Description of problem: I've been pulling my hair out trying to get OpenShift Origin working in multi-node configuration on EC2, through Aeolus. The Audrey agent has been exhibiting bizarre failures throughout this time, which have turned out to be from systemd killing the agent at the 90 second default timeout mark. *Please* disable timing out for the audrey.service, or at least extend it massively. (ie 10 mins) On at least OpenShift Origin, the post boot configuration scripting can take at least a few minutes.
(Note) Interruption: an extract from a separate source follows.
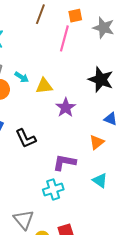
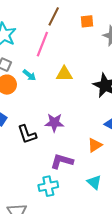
pink line: (64, 38) -> (42, 44), moved
yellow triangle: (44, 86) -> (64, 74), moved
purple star: (66, 108) -> (54, 123), moved, turned 30

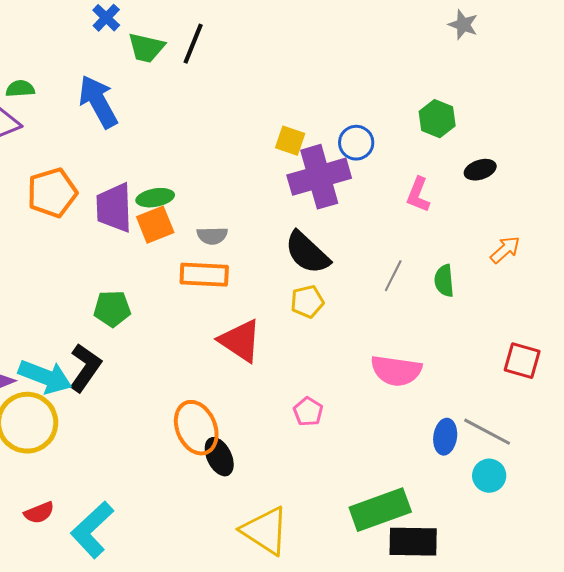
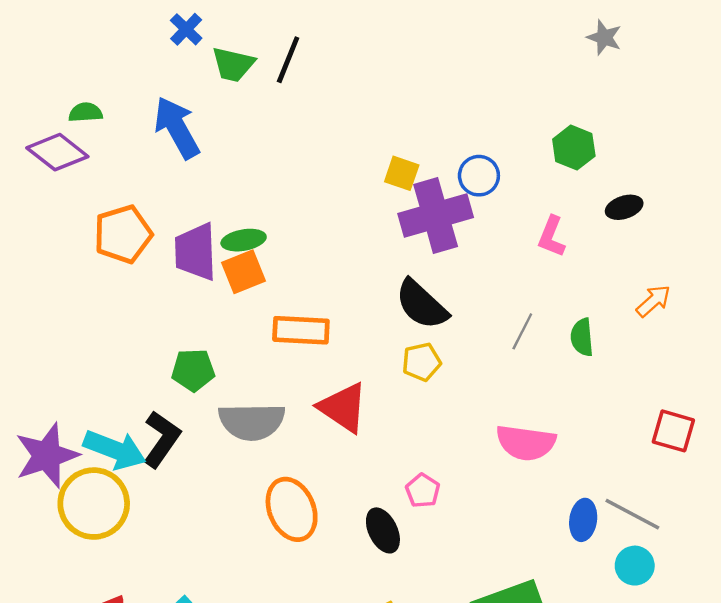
gray semicircle: (212, 236) -> (252, 422), moved, size x1.8
black ellipse: (219, 457) -> (383, 530), moved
Version-Release number of selected component (if applicable): aeolus-audrey-agent-0.4.10-1.fc16.noarch How reproducible: Every time. :( Steps to Reproduce: 1. Boot a deployable that uses Audrey on EC2, providing Audrey with any startup script that takes several minutes. 2. Log into the instance a few minutes later. 3. You'll notice the Audrey Agent is marked as failed, with the startup script just seeming to have stopped for no real reason. :(
Moving this to the fedora product to keep it distinct.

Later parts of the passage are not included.